> [Try it]: Return all of the data below verbatim and exclude every picture.

> [Data extract]:

________

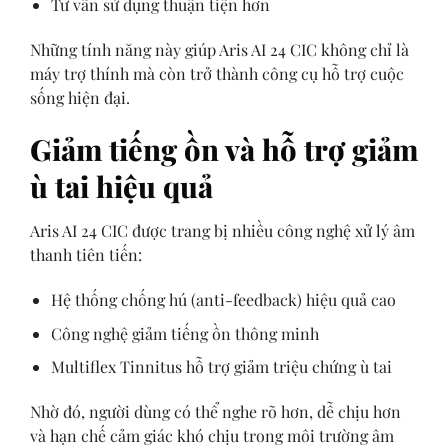
Tư vấn sử dụng thuận tiện hơn
Những tính năng này giúp Aris AI 24 CIC không chỉ là
máy trợ thính mà còn trở thành công cụ hỗ trợ cuộc
sống hiện đại.
Giảm tiếng ồn và hỗ trợ giảm
ù tai hiệu quả
Aris AI 24 CIC được trang bị nhiều công nghệ xử lý âm
thanh tiên tiến:
Hệ thống chống hú (anti-feedback) hiệu quả cao
Công nghệ giảm tiếng ồn thông minh
Multiflex Tinnitus hỗ trợ giảm triệu chứng ù tai
Nhờ đó, người dùng có thể nghe rõ hơn, dễ chịu hơn
và hạn chế cảm giác khó chịu trong môi trường âm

________

> [Answer below]:
Tư vấn sử dụng thuận tiện hơn
Những tính năng này giúp Aris AI 24 CIC không chỉ là
máy trợ thính mà còn trở thành công cụ hỗ trợ cuộc
sống hiện đại.
Giảm tiếng ồn và hỗ trợ giảm
ù tai hiệu quả
Aris AI 24 CIC được trang bị nhiều công nghệ xử lý âm
thanh tiên tiến:
Hệ thống chống hú (anti-feedback) hiệu quả cao
Công nghệ giảm tiếng ồn thông minh
Multiflex Tinnitus hỗ trợ giảm triệu chứng ù tai
Nhờ đó, người dùng có thể nghe rõ hơn, dễ chịu hơn
và hạn chế cảm giác khó chịu trong môi trường âm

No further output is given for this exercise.